The case is about whether abortion pills can be mailed directly into states where abortion is illegal—and in the span of 72 hours, two federal courts gave opposite answers.
In a unanimous opinion issued on May 1, the Fifth Circuit panel reinstated the FDA’s pre-2023 in-person dispensing requirement for mifepristone, the first drug in the two-drug medication abortion regimen. Until last week, the FDA’s 2023 rule allowed mifepristone to be prescribed via telemedicine and mailed directly to a patient’s home—no clinic visit, no pharmacist, no in-person evaluation needed.
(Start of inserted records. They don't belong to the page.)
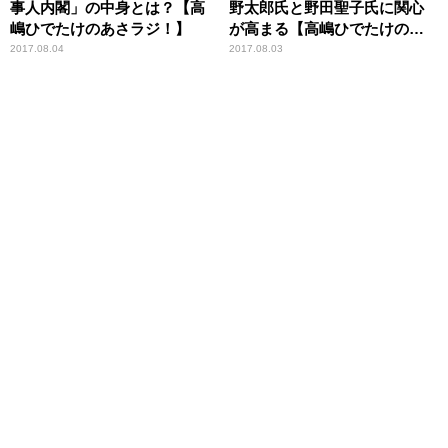
事人内閣」の中身とは？【高
野太郎氏と野田聖子氏に関心
嶋ひでたけのあさラジ！】
が高まる【高嶋ひでたけのあ
さラジ！】
2017.08.04
2017.08.03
Then, on May 4, the Supreme Court issued an administrative stay allowing the practice to continue nationwide while the underlying litigation proceeds.
The numbers behind this rule explain why the stakes are so high. By the first half of 2025, more than one in four U.S. abortions were obtained via telemedicine. Medication abortion (using mifepristone) accounted for the majority of abortions in 2023 in nearly all U.S. states without a total ban, ranging from 44 percent in Washington, D.C. and 46 percent in Ohio to 84 percent in Montana and 95 percent in Wyoming. And in the most recent year for which we have full data, an estimated 91,000 abortions were provided by telehealth in states with total bans.
Many of us pro-lifers haven’t fully reckoned with the fact that, while Dobbs returned the question of abortion to the states, the FDA quietly took it back. It’s hard to fight for life when abortions are invisible. If mifepristone can be prescribed by a doctor in California and shipped to a teenager in Baton Rouge, then the laws in Baton Rouge are, in practical effect, unenforceable in the earliest state of pregnancy. The result is that the Dobbs decision becomes toothless and every mailbox becomes a potential abortion clinic.
Why It’ll Be Hard to Undo
The Fifth Circuit’s ruling is a genuine victory worth celebrating. But pro-lifers should also recognize that even if the Supreme Court ultimately upholds it, three deeper currents make the medication-abortion era difficult to roll back.
First, there’s no political will to restrict abortion in the first few weeks of conception. This is the hardest truth for pro-lifers to absorb. The 2024 Republican platform—the less pro-abortion of the two major parties—dropped its long-standing support for a national 20-week limit, declined to mention the Comstock Act (which prohibits mailing abortion drugs), and committed only to opposing “late term abortion” while affirming support for IVF.
The platform leaves abortion regulation entirely to the states. If even the GOP is unwilling to defend the unborn earlier than the third trimester, the political ceiling for restoring real protections is lower than many activists realize or concede.